Ammons proposed a compromise: if the county wants the land back in 40 years, the county would pay Mountain Projects fair market value for the building. Or, the county could opt to renew the lease.

“Forty years is an awful long time,” Ammons said. “I would like to see whoever is sitting here 40 years from now to have the flexibility to do what is best for the taxpayers at that time.”

Ammon’s proposed compromise is still problematic for Mountain Projects, however. Dowling said the federal agency funding the Head Start center expects both the land and building to be owned outright after 40 years, like a typical lease-purchase.

“I don’t think they will accept anything other than owning the building at the end of the lease,” Dowling told commissioners.

Nonetheless, Ammons suggested drafting a new version of the lease with the buy-out clause and running it past the federal agency just to see.

Following the meeting, Dowling said she is growing frustrated.

“Early on, I said time is an issue,” Dowling said. “The amount of time that it has taken to reach a resolution on this is very frustrating to me.”

Kirkpatrick suggested finding another piece of property for the Head Start and senior day care center.

“If you give me another piece of property in that is not in a potentially viable commercial area, I have no problem supporting this one bit,” Kirkpatrick said. “As far as the future of this county and this piece of property, I don’t think it fits. We are pushing this to make it fit.”

“I’m not opposed to looking at other sites, but if we want to do that we have to get in gear and help them do that,” Curtis said.

Dowling said Mountain Projects started looking for other land two months ago when the controversy started, but so far hasn’t found anything where she could build both a Head Start and senior day care on the same site.

Dowling said she has actually gotten calls from several people who read about the lease controversy with the county and offered to sell Mountain Projects a tract for its needs.

“I didn’t realize how many friends of Mountain Projects were out there,” Dowling said.

 

Surprising roadblocks

Following the meeting, Enloe questioned the opposition and various stumbling blocks posed by Ammons and Kirkpatrick in drafting the lease.

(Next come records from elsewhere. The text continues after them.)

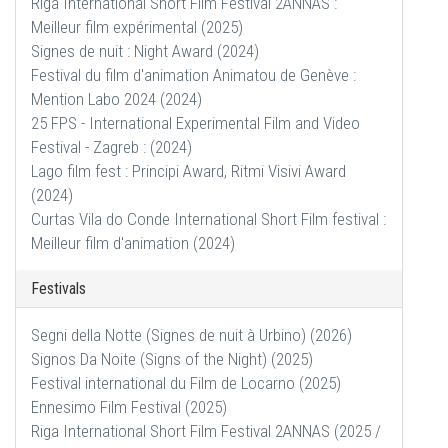
Riga International Short Film Festival 2ANNAS :
Meilleur film expérimental (2025)
Signes de nuit : Night Award (2024)
Festival du film d'animation Animatou de Genève :
Mention Labo 2024 (2024)
25 FPS - International Experimental Film and Video
Festival - Zagreb : (2024)
Lago film fest : Principi Award, Ritmi Visivi Award
(2024)
Curtas Vila do Conde International Short Film festival :
Meilleur film d'animation (2024)
Festivals
Segni della Notte (Signes de nuit à Urbino) (2026)
Signos Da Noite (Signs of the Night) (2025)
Festival international du Film de Locarno (2025)
Ennesimo Film Festival (2025)
Riga International Short Film Festival 2ANNAS (2025 /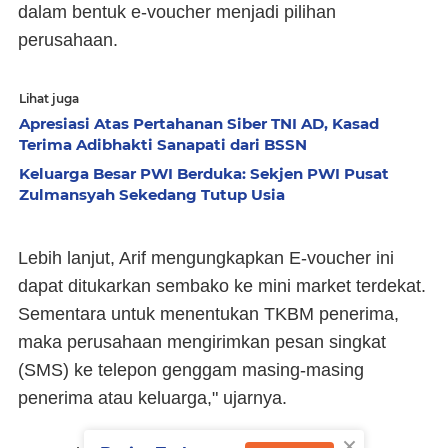
dalam bentuk e-voucher menjadi pilihan
perusahaan.
Lihat juga
Apresiasi Atas Pertahanan Siber TNI AD, Kasad
Terima Adibhakti Sanapati dari BSSN
Keluarga Besar PWI Berduka: Sekjen PWI Pusat
Zulmansyah Sekedang Tutup Usia
Lebih lanjut, Arif mengungkapkan E-voucher ini
dapat ditukarkan sembako ke mini market terdekat.
Sementara untuk menentukan TKBM penerima,
maka perusahaan mengirimkan pesan singkat
(SMS) ke telepon genggam masing-masing
penerima atau keluarga," ujarnya.
×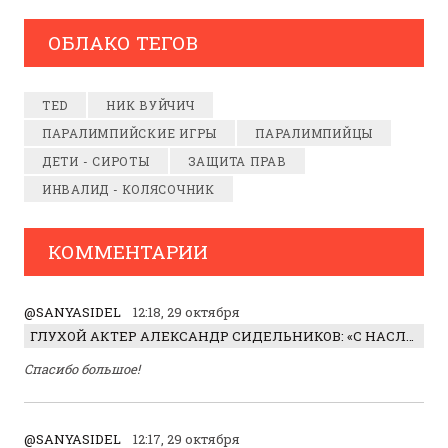
ОБЛАКО ТЕГОВ
TED
НИК ВУЙЧИЧ
ПАРАЛИМПИЙСКИЕ ИГРЫ
ПАРАЛИМПИЙЦЫ
ДЕТИ - СИРОТЫ
ЗАЩИТА ПРАВ
ИНВАЛИД - КОЛЯСОЧНИК
КОММЕНТАРИИ
@SANYASIDEL
12:18, 29 октября
ГЛУХОЙ АКТЕР АЛЕКСАНДР СИДЕЛЬНИКОВ: «С НАСЛАЖДЕНИЕМ ИГРАЛ ОТРИЦАТЕЛЬНОГО ГЕРОЯ!»
Спасибо большое!
@SANYASIDEL
12:17, 29 октября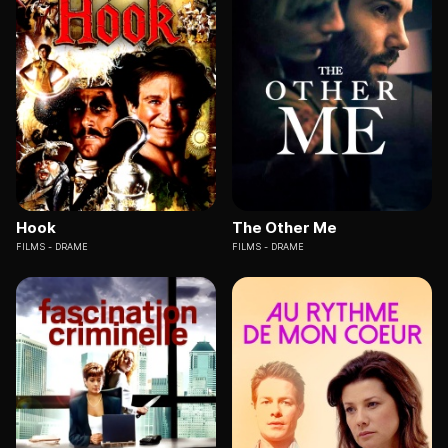
Hook
The Other Me
FILMS
DRAME
FILMS
DRAME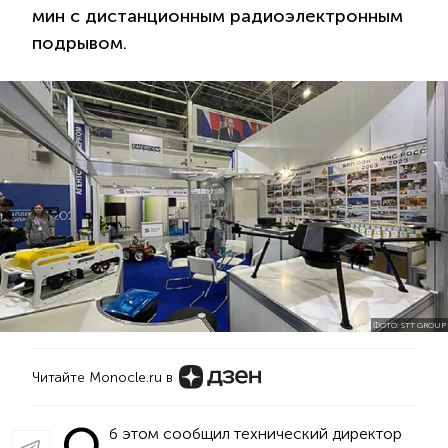
мин с дистанционным радиоэлектронным
подрывом.
ФОТО: STT GROUP
Читайте Monocle.ru в
О
б этом сообщил технический директор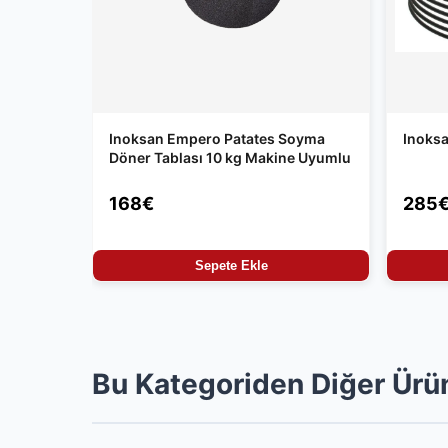
Inoksan Empero Patates Soyma
Inoksa
Döner Tablası 10 kg Makine Uyumlu
168€
285
Sepete Ekle
Bu Kategoriden Diğer Ürü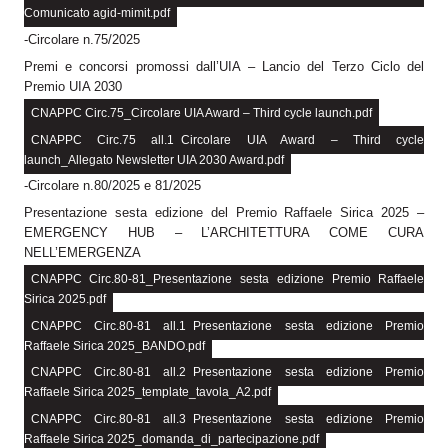
Comunicato agid-mimit.pdf
-Circolare n.75/2025
Premi e concorsi promossi dall’UIA – Lancio del Terzo Ciclo del
Premio UIA 2030
CNAPPC Circ.75_Circolare UIA Award – Third cycle launch.pdf
CNAPPC Circ.75 all.1_Circolare UIA Award – Third cycle
launch_Allegato Newsletter UIA 2030 Award.pdf
-Circolare n.80/2025 e 81/2025
Presentazione sesta edizione del Premio Raffaele Sirica 2025 –
EMERGENCY HUB – L’ARCHITETTURA COME CURA
NELL’EMERGENZA
CNAPPC Circ.80-81_Presentazione sesta edizione Premio Raffaele
Sirica 2025.pdf
CNAPPC Circ.80-81 all.1_Presentazione sesta edizione Premio
Raffaele Sirica 2025_BANDO.pdf
CNAPPC Circ.80-81 all.2_Presentazione sesta edizione Premio
Raffaele Sirica 2025_template_tavola_A2.pdf
CNAPPC Circ.80-81 all.3_Presentazione sesta edizione Premio
Raffaele Sirica 2025_domanda_di_partecipazione.pdf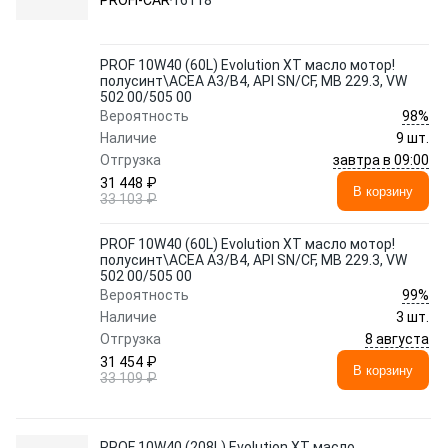
PROFI-CAR
16118
PROF 10W40 (60L) Evolution XT масло мотор!
полусинт\ACEA A3/B4, API SN/CF, MB 229.3, VW
502 00/505 00
98%
Вероятность
Наличие
9 шт.
завтра в 09:00
Отгрузка
31 448 ₽
В корзину
33 103 ₽
PROF 10W40 (60L) Evolution XT масло мотор!
полусинт\ACEA A3/B4, API SN/CF, MB 229.3, VW
502 00/505 00
99%
Вероятность
Наличие
3 шт.
8 августа
Отгрузка
31 454 ₽
В корзину
33 109 ₽
PROF 10W40 (208L) Evolution XT масло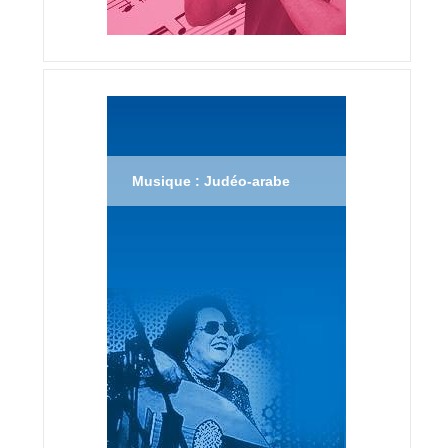
Musique : Judéo-arabe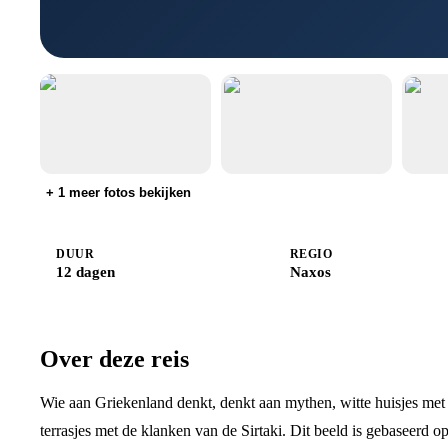
+
1
meer fotos bekijken
DUUR
REGIO
12 dagen
Naxos
Over deze reis
Wie aan Griekenland denkt, denkt aan mythen, witte huisjes met
terrasjes met de klanken van de Sirtaki. Dit beeld is gebaseerd o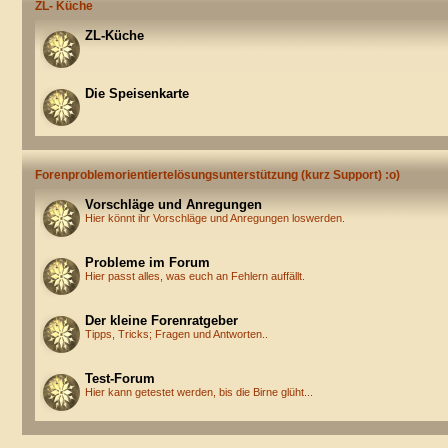
ZL- Küche
ZL-Küche
Die Speisenkarte
Forenproblemorientiertelösungsunterstützung (kurz Support) :o)
Vorschläge und Anregungen
Hier könnt ihr Vorschläge und Anregungen loswerden.
Probleme im Forum
Hier passt alles, was euch an Fehlern auffällt.
Der kleine Forenratgeber
Tipps, Tricks; Fragen und Antworten..
Test-Forum
Hier kann getestet werden, bis die Birne glüht...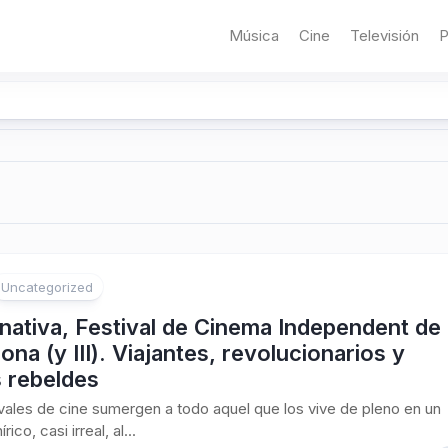
Música
Cine
Televisión
P
Uncategorized
rnativa, Festival de Cinema Independent de
ona (y III). Viajantes, revolucionarios y
 rebeldes
vales de cine sumergen a todo aquel que los vive de pleno en un
ico, casi irreal, al...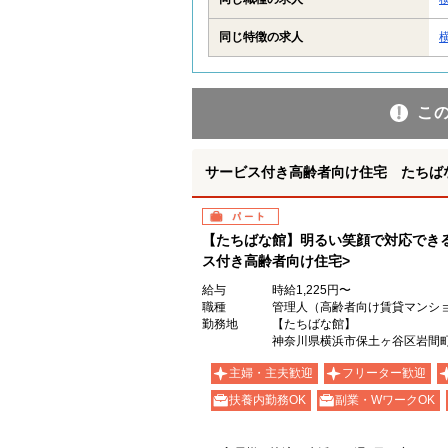
同じ特徴の求人
こ
サービス付き高齢者向け住宅 たちば
パート
【たちばな館】明るい笑顔で対応でき
ス付き高齢者向け住宅>
給与
時給1,225円〜
職種
管理人（高齢者向け賃貸マンシ
勤務地
【たちばな館】
神奈川県横浜市保土ヶ谷区岩間町1
主婦・主夫歓迎
フリーター歓迎
扶養内勤務OK
副業・WワークOK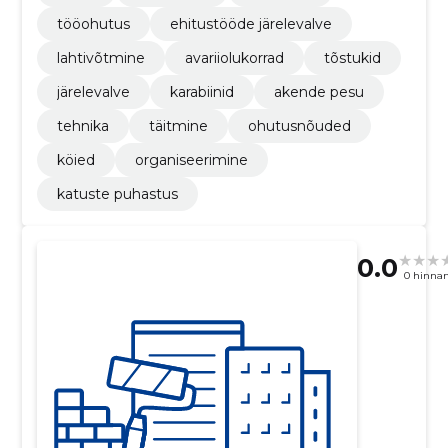
tööohutus
ehitustööde järelevalve
lahtivõtmine
avariiolukorrad
tõstukid
järelevalve
karabiinid
akende pesu
tehnika
täitmine
ohutusnõuded
köied
organiseerimine
katuste puhastus
0.0
0 hinna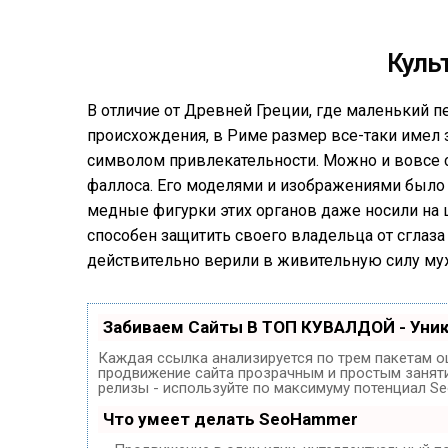
Куль
В отличие от Древней Греции, где маленький п
происхождения, в Риме размер все-таки имел 
символом привлекательности. Можно и вовсе с
фаллоса. Его моделями и изображениями было
медные фигурки этих органов даже носили на ш
способен защитить своего владельца от сглаза 
действительно верили в живительную силу муж
Забиваем Сайты В ТОП КУВАЛДОЙ - Уни
Каждая ссылка анализируется по трем пакетам о
продвижение сайта прозрачным и простым занятие
релизы - используйте по максимуму потенциал S
Что умеет делать SeoHammer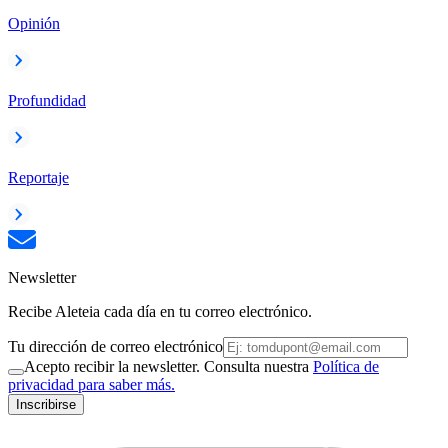
Opinión
Profundidad
Reportaje
Newsletter
Recibe Aleteia cada día en tu correo electrónico.
Tu dirección de correo electrónico
Acepto recibir la newsletter. Consulta nuestra
Política de
privacidad para saber más.
Inscribirse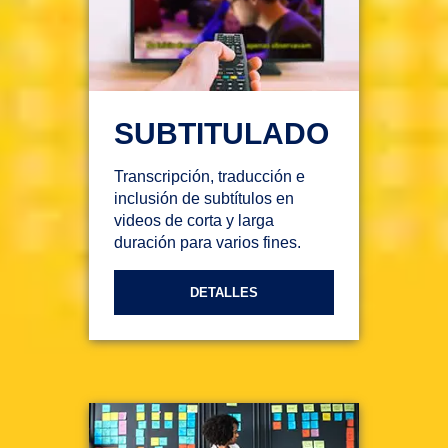
SUBTITULADO
Transcripción, traducción e
inclusión de subtítulos en
videos de corta y larga
duración para varios fines.
DETALLES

“From the beginning it has looked to me that they have not wanted, for whatever reason, for Mountain Projects to have that property,” Enloe said.

The property in question fell into the county’s lap a little over a year ago. It was previously owned by the Haywood County Council on Aging — along with a well-furnished, brand-new office building next door to the site. The agency imploded due to a financial scandal, however, risking foreclosure on the property.

The county commissioners stepped in and assumed the mortgage, primarily to get the office building, which has come in handy for county offices while the historic courthouse is being renovated. The county had no immediate use for the neighboring two-acre tract, however. Looking to offset the cost of the mortgage, the county broached the idea of selling or leasing the neighboring tract to Mountain Projects.

Enloe questioned whether Kirkpatrick and Ammons are now opposing the lease due to politics.

“There is a very real probability that this is a personal thing against the former chairman and me,” Enloe said, referring to herself and former commissioner chairman Mark Swanger. “We were instrumental in coming up with the plans to salvage that bad situation. It would be very disappointing to me if the children and senior citizens of Haywood County are being punished because I’m sitting on this board.”

Swanger and Enloe are in opposite political camps as Ammons and Kirkpatrick. Prior to the election last fall, Ammons and Kirkpatrick were in the minority on the board, but now the tables are turned.

Enloe said it is also possible Ammons, Kirkpatrick and Curtis have plans for the property she isn’t privy to.